**Exercise input**
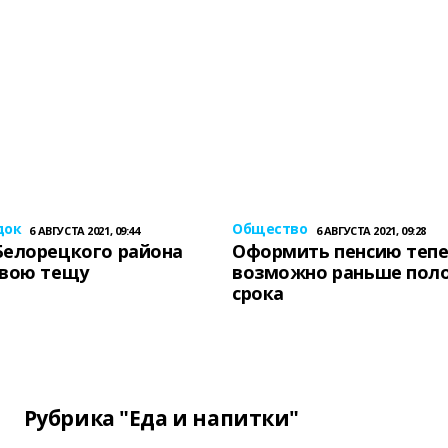
док
Общество
6 АВГУСТА 2021, 09:44
6 АВГУСТА 2021, 09:28
Белорецкого района
Оформить пенсию теп
свою тещу
возможно раньше пол
срока
Рубрика "Еда и напитки"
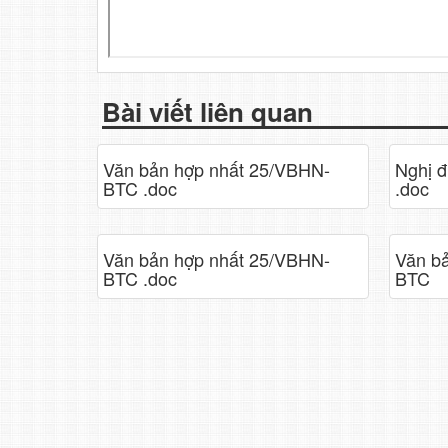
Bài viết liên quan
Văn bản hợp nhất 25/VBHN-
Nghị 
BTC .doc
.doc
Văn bản hợp nhất 25/VBHN-
Văn b
BTC .doc
BTC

**Work to complete**
Where does the word "АВГУСТА" appear in the records above? Return every line that holds it.

**Solved problem**
6 АВГУСТА 2021, 09:44
6 АВГУСТА 2021, 09:28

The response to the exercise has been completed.